Arrow

The brass arrow, which dates to the early twentieth century, evokes a Bloch vector. A Bloch vector is a mathematical object used in quantum information science. We can understand it through the lens of classical information. The basic unit of classical information is the bit. A bit is the answer to a yes-or-no question such as “Would you like jam with your scone?” One encodes a bit in a system able to be in one of two possible configurations. For example, a classical computer stores a bit in a transistor that’s on or off. A light switch can encode a bit by pointing upward or downward. Imagine measuring whether a light switch’s configuration. We might have advance knowledge about it. We can visualize the knowledge “the light switch is up” as the point at the top of a line. Similarly, we can visualize “the light switch is down” as the point at the bottom of the line. The line’s center naturally represents the condition “the light has a 50% chance of being on,” and so on.
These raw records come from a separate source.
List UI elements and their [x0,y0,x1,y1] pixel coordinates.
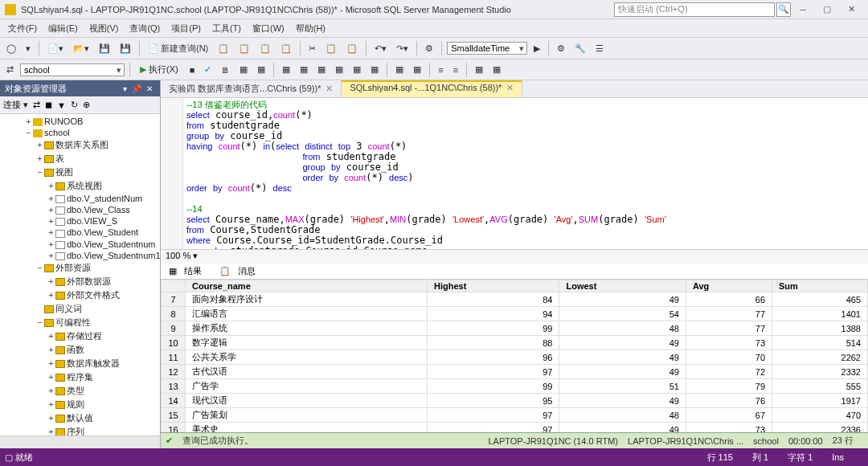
tree-node[interactable]: +序列 [2,425,158,435]
tree-node[interactable]: +dbo.View_Studentnum1 [2,250,158,261]
tree-node[interactable]: −视图 [2,166,158,179]
plan-icon[interactable]: 🗎 [218,63,233,76]
tree-node[interactable]: +默认值 [2,411,158,425]
opt1-icon[interactable]: ▦ [236,63,251,76]
tree-node[interactable]: +表 [2,152,158,166]
open-icon[interactable]: 📂▾ [70,42,92,55]
tree-node[interactable]: +dbo.View_Class [2,204,158,215]
zoom-dropdown[interactable]: 100 % ▾ [161,249,868,264]
code-text[interactable]: --13 借鉴老师的代码 select course_id,count(*) f… [183,98,868,249]
menu-item[interactable]: 工具(T) [207,21,246,36]
database-dropdown[interactable]: school [20,63,125,76]
tree-node[interactable]: −外部资源 [2,261,158,275]
table-row[interactable]: 11公共关系学9649702262 [162,350,868,365]
opt8-icon[interactable]: ▦ [367,63,382,76]
opt7-icon[interactable]: ▦ [350,63,364,76]
filter-icon[interactable]: ▼ [57,100,66,110]
tree-node[interactable]: +数据库触发器 [2,357,158,370]
editor-tab[interactable]: SQLshiyan4.sql -...1Q1NC\Chris (58))*✕ [342,80,522,97]
table-row[interactable]: 16美术史9749732336 [162,423,868,433]
menu-item[interactable]: 项目(P) [166,21,206,36]
tool-b-icon[interactable]: 🔧 [571,42,589,55]
quick-launch-input[interactable]: 快速启动 (Ctrl+Q) [614,2,775,17]
panel-dropdown-icon[interactable]: ▾ [121,84,129,93]
datatype-dropdown[interactable]: SmalldateTime [447,42,527,55]
stop-conn-icon[interactable]: ◼ [45,100,52,110]
table-row[interactable]: 8汇编语言9454771401 [162,307,868,321]
col-header[interactable] [162,280,186,292]
tree-node[interactable]: +外部数据源 [2,275,158,288]
panel-close-icon[interactable]: ✕ [144,84,155,93]
col-header[interactable]: Sum [772,280,868,292]
table-row[interactable]: 12古代汉语9749722332 [162,365,868,379]
minimize-button[interactable]: ─ [791,5,815,14]
editor-tab[interactable]: 实验四 数据库查询语言...C\Chris (59))*✕ [161,80,342,97]
tree-node[interactable]: +存储过程 [2,329,158,343]
opt6-icon[interactable]: ▦ [332,63,346,76]
maximize-button[interactable]: ▢ [815,4,839,14]
tree-node[interactable]: −可编程性 [2,316,158,329]
table-row[interactable]: 14现代汉语9549761917 [162,394,868,408]
tree-node[interactable]: +dbo.View_Studentnum [2,239,158,250]
search-icon[interactable]: 🔍 [776,2,791,17]
parse-icon[interactable]: ✓ [201,63,215,76]
query-b-icon[interactable]: 📋 [235,42,253,55]
tab-close-icon[interactable]: ✕ [326,84,333,93]
tree-node[interactable]: +dbo.VIEW_S [2,215,158,227]
code-editor[interactable]: --13 借鉴老师的代码 select course_id,count(*) f… [161,98,868,249]
tree-node[interactable]: +函数 [2,343,158,357]
copy-icon[interactable]: 📋 [322,42,340,55]
object-tree[interactable]: +RUNOOB−school+数据库关系图+表−视图+系统视图+dbo.V_st… [0,114,160,435]
close-button[interactable]: ✕ [839,4,863,14]
tab-close-icon[interactable]: ✕ [506,83,514,92]
menu-item[interactable]: 文件(F) [3,21,42,36]
menu-item[interactable]: 视图(V) [84,21,124,36]
stop-icon[interactable]: ■ [186,63,199,76]
nav-fwd-icon[interactable]: ▾ [23,42,34,55]
paste-icon[interactable]: 📋 [343,42,361,55]
query-a-icon[interactable]: 📋 [215,42,232,55]
execute-button[interactable]: 执行(X) [135,62,183,77]
table-row[interactable]: 10数字逻辑884973514 [162,336,868,350]
go-icon[interactable]: ▶ [530,42,543,55]
menu-item[interactable]: 窗口(W) [248,21,289,36]
tool-a-icon[interactable]: ⚙ [554,42,568,55]
col-header[interactable]: Lowest [559,280,686,292]
tree-node[interactable]: +系统视图 [2,179,158,193]
connect-button[interactable]: 连接 ▾ [3,99,28,111]
refresh-icon[interactable]: ↻ [71,100,78,110]
tree-node[interactable]: 同义词 [2,302,158,316]
save-all-icon[interactable]: 💾 [117,42,134,55]
new-icon[interactable]: 📄▾ [44,42,67,55]
results-grid[interactable]: Course_nameHighestLowestAvgSum7面向对象程序设计8… [161,280,868,432]
messages-tab[interactable]: 📋 消息 [215,265,265,277]
redo-icon[interactable]: ↷▾ [393,42,411,55]
opt2-icon[interactable]: ▦ [254,63,268,76]
connect-icon[interactable]: ⇄ [3,63,17,76]
menu-item[interactable]: 查询(Q) [125,21,165,36]
menu-item[interactable]: 帮助(H) [291,21,330,36]
tree-node[interactable]: −school [2,127,158,138]
new-query-button[interactable]: 📄 新建查询(N) [145,41,211,56]
col-header[interactable]: Avg [686,280,772,292]
tool-c-icon[interactable]: ☰ [592,42,607,55]
save-icon[interactable]: 💾 [96,42,113,55]
table-row[interactable]: 13广告学995179555 [162,379,868,394]
table-row[interactable]: 7面向对象程序设计844966465 [162,292,868,307]
outdent-icon[interactable]: ≡ [450,63,461,76]
col-header[interactable]: Course_name [186,280,428,292]
opt4-icon[interactable]: ▦ [297,63,311,76]
tree-node[interactable]: +类型 [2,384,158,398]
opt3-icon[interactable]: ▦ [279,63,293,76]
pin-icon[interactable]: 📌 [129,84,144,93]
disconnect-icon[interactable]: ⇄ [33,100,40,110]
indent-icon[interactable]: ≡ [435,63,446,76]
tree-node[interactable]: +程序集 [2,370,158,384]
props-icon[interactable]: ⚙ [422,42,436,55]
opt10-icon[interactable]: ▦ [410,63,424,76]
tree-node[interactable]: +数据库关系图 [2,138,158,152]
cut-icon[interactable]: ✂ [305,42,319,55]
query-c-icon[interactable]: 📋 [256,42,274,55]
col-header[interactable]: Highest [428,280,559,292]
opt5-icon[interactable]: ▦ [314,63,329,76]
Different probabilities of pointing upward correspond to different points along the line. In summary, points on a line represent possible states of knowledge about a classical bit.

To progress from classical to quantum information, imagine a sphere that encloses the line. The line forms a diameter that stretches from the sphere’s top to its bottom. Every point on or in the sphere represents a quantum state of knowledge. The basic unit of quantum information is called the qubit. One encodes a qubit in a quantum property that, prima facie, seems like it can be in one of two possible configurations. For example, an electron can spin clockwise or counterclockwise. The sphere’s top and bottom represent these two options. But an electron can be in a superposition instead: the electron can behave, in some ways, as though it were spinning clockwise and counterclockwise simultaneously. Superpositions are represented by the rest of the points on the sphere. Thanks to superpositions, qubits are richer and more complicated than classical bits, just as a sphere is larger and more complicated than a line.
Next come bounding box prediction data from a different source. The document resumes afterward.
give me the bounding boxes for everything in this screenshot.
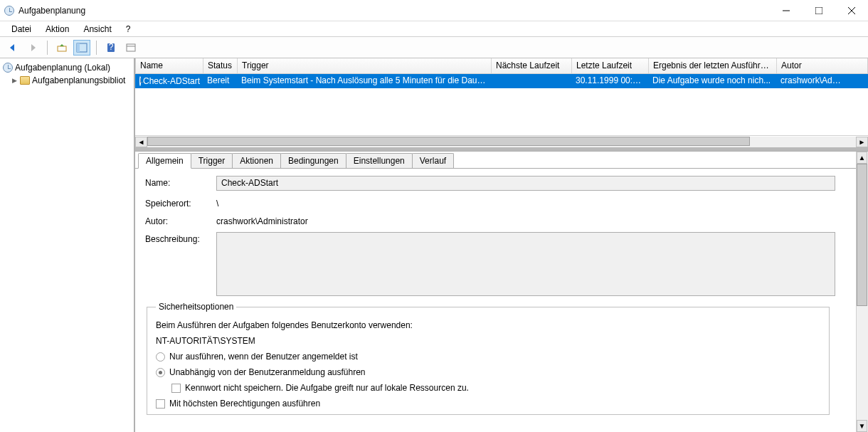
clock-icon bbox=[3, 63, 13, 73]
main-panel: Name Status Trigger Nächste Laufzeit Let… bbox=[135, 58, 868, 432]
scroll-down-icon[interactable]: ▼ bbox=[857, 420, 867, 432]
task-row[interactable]: Check-ADStart Bereit Beim Systemstart - … bbox=[135, 74, 868, 88]
detail-pane: Allgemein Trigger Aktionen Bedingungen E… bbox=[135, 151, 868, 432]
show-action-pane-button[interactable] bbox=[73, 40, 90, 56]
menu-datei[interactable]: Datei bbox=[6, 23, 37, 36]
help-button[interactable]: ? bbox=[102, 40, 120, 56]
value-author: crashwork\Administrator bbox=[216, 214, 846, 226]
chevron-right-icon: ▶ bbox=[11, 78, 18, 84]
window-title: Aufgabenplanung bbox=[18, 6, 85, 16]
tab-trigger[interactable]: Trigger bbox=[191, 153, 233, 168]
label-highest: Mit höchsten Berechtigungen ausführen bbox=[169, 399, 320, 409]
security-options-group: Sicherheitsoptionen Beim Ausführen der A… bbox=[147, 302, 830, 415]
detail-vscrollbar[interactable]: ▲ ▼ bbox=[856, 152, 868, 432]
tab-allgemein[interactable]: Allgemein bbox=[138, 153, 191, 169]
task-list: Name Status Trigger Nächste Laufzeit Let… bbox=[135, 58, 868, 151]
col-trigger[interactable]: Trigger bbox=[238, 58, 492, 73]
svg-text:?: ? bbox=[109, 43, 114, 52]
tab-content-allgemein: Name: Check-ADStart Speicherort: \ Autor… bbox=[135, 169, 856, 422]
task-next bbox=[491, 74, 571, 88]
task-icon bbox=[139, 76, 141, 86]
col-next[interactable]: Nächste Laufzeit bbox=[492, 58, 572, 73]
tab-verlauf[interactable]: Verlauf bbox=[412, 153, 454, 168]
col-result[interactable]: Ergebnis der letzten Ausführung bbox=[649, 58, 777, 73]
tree-root[interactable]: Aufgabenplanung (Lokal) bbox=[0, 61, 134, 74]
label-name: Name: bbox=[145, 176, 216, 191]
security-account: NT-AUTORITÄT\SYSTEM bbox=[156, 336, 255, 346]
svg-rect-9 bbox=[127, 44, 135, 51]
up-button[interactable] bbox=[53, 40, 70, 56]
detail-tabs: Allgemein Trigger Aktionen Bedingungen E… bbox=[135, 153, 856, 169]
label-anytime: Unabhängig von der Benutzeranmeldung aus… bbox=[169, 367, 366, 377]
task-author: crashwork\Adminis bbox=[776, 74, 852, 88]
security-legend: Sicherheitsoptionen bbox=[156, 302, 236, 312]
titlebar: Aufgabenplanung bbox=[0, 0, 868, 21]
scroll-up-icon[interactable]: ▲ bbox=[857, 152, 867, 164]
tree-root-label: Aufgabenplanung (Lokal) bbox=[15, 63, 110, 73]
label-logged-on: Nur ausführen, wenn der Benutzer angemel… bbox=[169, 352, 358, 362]
label-nopass: Kennwort nicht speichern. Die Aufgabe gr… bbox=[185, 383, 469, 393]
menu-aktion[interactable]: Aktion bbox=[40, 23, 75, 36]
radio-logged-on[interactable] bbox=[156, 352, 165, 362]
security-runas-label: Beim Ausführen der Aufgaben folgendes Be… bbox=[156, 320, 413, 330]
body: Aufgabenplanung (Lokal) ▶ Aufgabenplanun… bbox=[0, 58, 868, 432]
folder-icon bbox=[20, 76, 30, 85]
checkbox-nopass[interactable] bbox=[171, 384, 181, 393]
tab-einstellungen[interactable]: Einstellungen bbox=[346, 153, 413, 168]
svg-rect-1 bbox=[815, 7, 822, 14]
col-last[interactable]: Letzte Laufzeit bbox=[572, 58, 649, 73]
tab-bedingungen[interactable]: Bedingungen bbox=[280, 153, 346, 168]
task-header-row: Name Status Trigger Nächste Laufzeit Let… bbox=[135, 58, 868, 74]
task-result: Die Aufgabe wurde noch nich... bbox=[648, 74, 776, 88]
maximize-button[interactable] bbox=[803, 0, 835, 21]
scroll-right-icon[interactable]: ► bbox=[856, 137, 868, 147]
label-location: Speicherort: bbox=[145, 196, 216, 209]
menu-help[interactable]: ? bbox=[120, 23, 137, 36]
task-hscrollbar[interactable]: ◄ ► bbox=[135, 135, 868, 147]
minimize-button[interactable] bbox=[770, 0, 803, 21]
radio-anytime[interactable] bbox=[156, 368, 165, 377]
back-button[interactable] bbox=[4, 40, 21, 56]
label-description: Beschreibung: bbox=[145, 232, 216, 296]
svg-rect-4 bbox=[58, 46, 66, 51]
scroll-left-icon[interactable]: ◄ bbox=[135, 137, 147, 147]
field-description bbox=[216, 232, 835, 296]
tab-aktionen[interactable]: Aktionen bbox=[232, 153, 281, 168]
app-icon bbox=[4, 6, 14, 16]
svg-rect-6 bbox=[77, 43, 80, 52]
tree-library-label: Aufgabenplanungsbibliot bbox=[32, 75, 125, 85]
col-author[interactable]: Autor bbox=[777, 58, 852, 73]
task-last: 30.11.1999 00:00:00 bbox=[571, 74, 648, 88]
forward-button[interactable] bbox=[24, 40, 41, 56]
menu-ansicht[interactable]: Ansicht bbox=[78, 23, 117, 36]
vscroll-thumb[interactable] bbox=[857, 164, 867, 306]
value-location: \ bbox=[216, 196, 846, 209]
sidebar-tree: Aufgabenplanung (Lokal) ▶ Aufgabenplanun… bbox=[0, 58, 135, 432]
task-status: Bereit bbox=[203, 74, 237, 88]
col-name[interactable]: Name bbox=[136, 58, 203, 73]
close-button[interactable] bbox=[835, 0, 868, 21]
task-trigger: Beim Systemstart - Nach Auslösung alle 5… bbox=[237, 74, 491, 88]
label-author: Autor: bbox=[145, 214, 216, 226]
task-name: Check-ADStart bbox=[143, 76, 200, 86]
checkbox-highest[interactable] bbox=[156, 399, 165, 409]
col-status[interactable]: Status bbox=[203, 58, 238, 73]
menubar: Datei Aktion Ansicht ? bbox=[0, 21, 868, 37]
tree-library[interactable]: ▶ Aufgabenplanungsbibliot bbox=[0, 74, 134, 87]
field-name: Check-ADStart bbox=[216, 176, 835, 191]
properties-button[interactable] bbox=[122, 40, 139, 56]
scroll-thumb[interactable] bbox=[147, 137, 750, 146]
toolbar: ? bbox=[0, 37, 868, 58]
The sphere that represents a qubit’s possible quantum states has a name: the Bloch sphere. Felix Bloch was a 20th-century Swiss–American physicist and Nobel laureate. He used Bloch-sphere science to develop a technique behind magnetic resonance imaging, commonly called MRI and used in medicine. According to a previous paragraph, a qubit’s quantum state is represented by a point in or on the Bloch sphere. Equivalently, the quantum state is represented by an arrow that stretches from the sphere’s center to that point. This arrow, represented in the sculpture by the antique, is called the Bloch vector.